-------- Data for the task
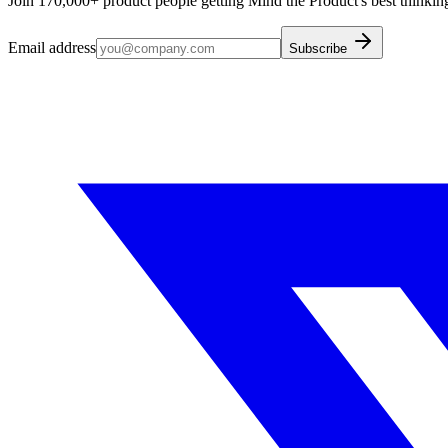
Join 170,000+ product people getting Mind the Product's best thinking
Email address
Subscribe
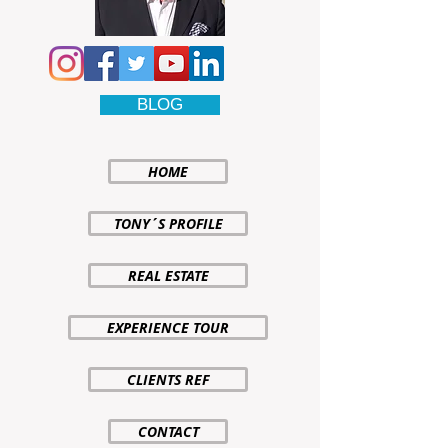
BLOG
HOME
TONY´S PROFILE
REAL ESTATE
EXPERIENCE TOUR
CLIENTS REF
CONTACT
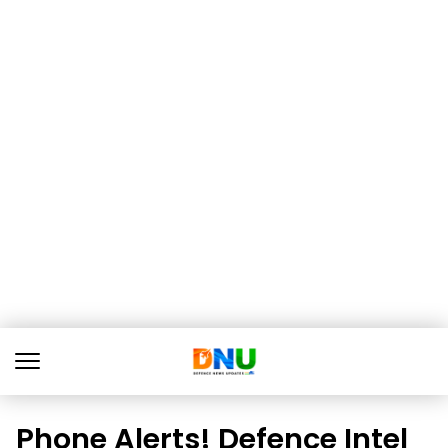
Phone Alerts! Defence Intel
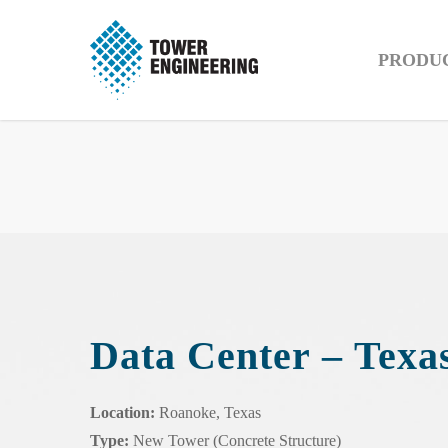
PRODU
Data Center – Texa
Location:
Roanoke, Texas
Type:
New Tower (Concrete Structure)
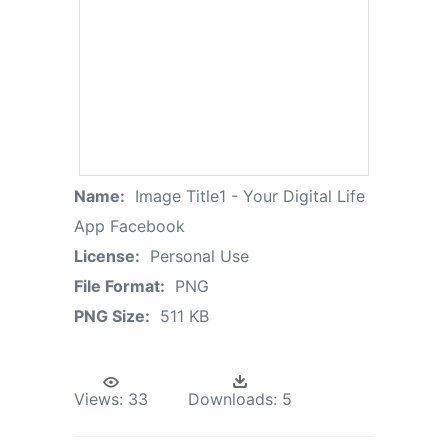
Name:
Image Title1 - Your Digital Life
App Facebook
License:
Personal Use
File Format:
PNG
PNG Size:
511 KB
Views:
33
Downloads:
5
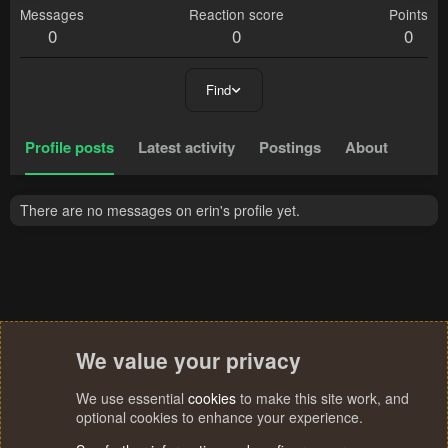
Messages
Reaction score
Points
0
0
0
Find
Profile posts
Latest activity
Postings
About
There are no messages on erin's profile yet.
We value your privacy
We use essential
cookies
to make this site work, and
optional cookies to enhance your experience.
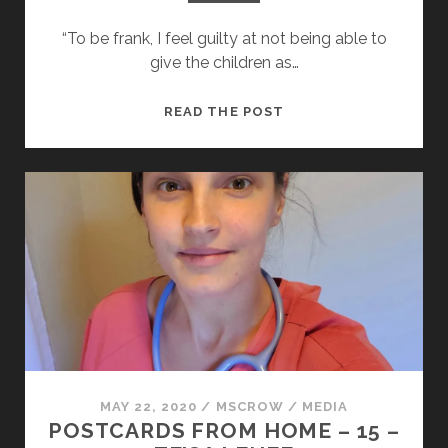
“To be frank, I feel guilty at not being able to
give the children as…
POSTCARDS
READ THE POST
FROM
HOME
–
16
–
JONATHAN
REYNOLDS
MP
MAY 22, 2020
/
MSCROW
/
MEDIA
POSTCARDS FROM HOME – 15 –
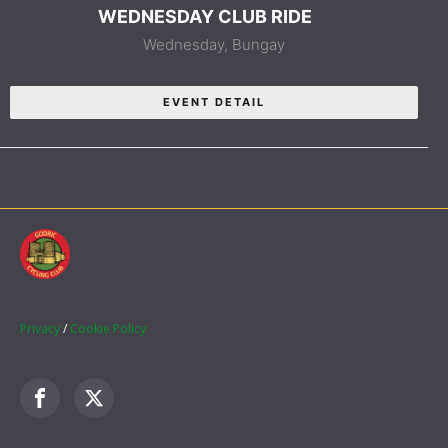
WEDNESDAY CLUB RIDE
Wednesday,
Bungay
EVENT DETAIL
Privacy
/
Cookie Policy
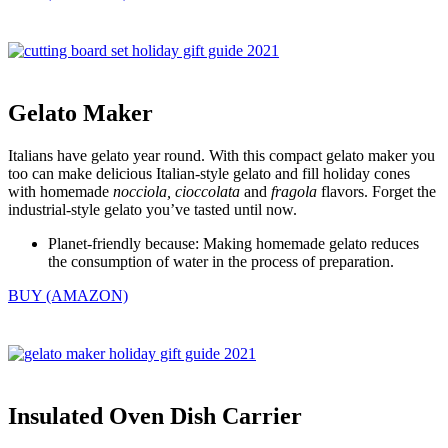
Gelato Maker
Italians have gelato year round. With this compact gelato maker you
too can make delicious Italian-style gelato and fill holiday cones
with homemade
nocciola, cioccolata
and
fragola
flavors. Forget the
industrial-style gelato you’ve tasted until now.
Planet-friendly because: Making homemade gelato reduces
the consumption of water in the process of preparation.
BUY (AMAZON)
Insulated Oven Dish Carrier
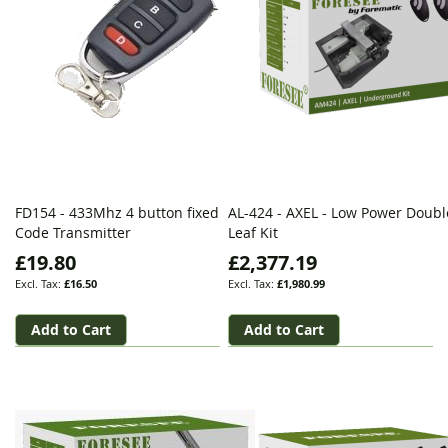
FD154 - 433Mhz 4 button fixed
AL-424 - AXEL - Low Power Doubl
Code Transmitter
Leaf Kit
£19.80
£2,377.19
£16.50
£1,980.99
Add to Cart
Add to Cart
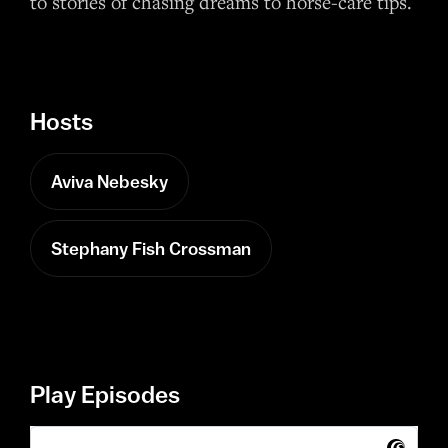
to stories of chasing dreams to horse-care tips.
Hosts
Aviva Nebesky
Stephany Fish Crossman
Play Episodes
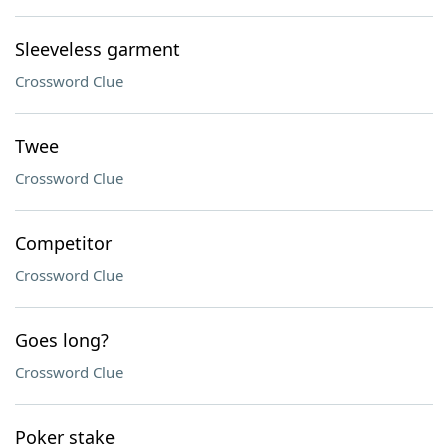
Sleeveless garment
Crossword Clue
Twee
Crossword Clue
Competitor
Crossword Clue
Goes long?
Crossword Clue
Poker stake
----------------
# Problem requirements:
What this exercise asks for is every line of the data above with the word "cookies".

# Your solution:
cookies
optional cookies to enhance your experience.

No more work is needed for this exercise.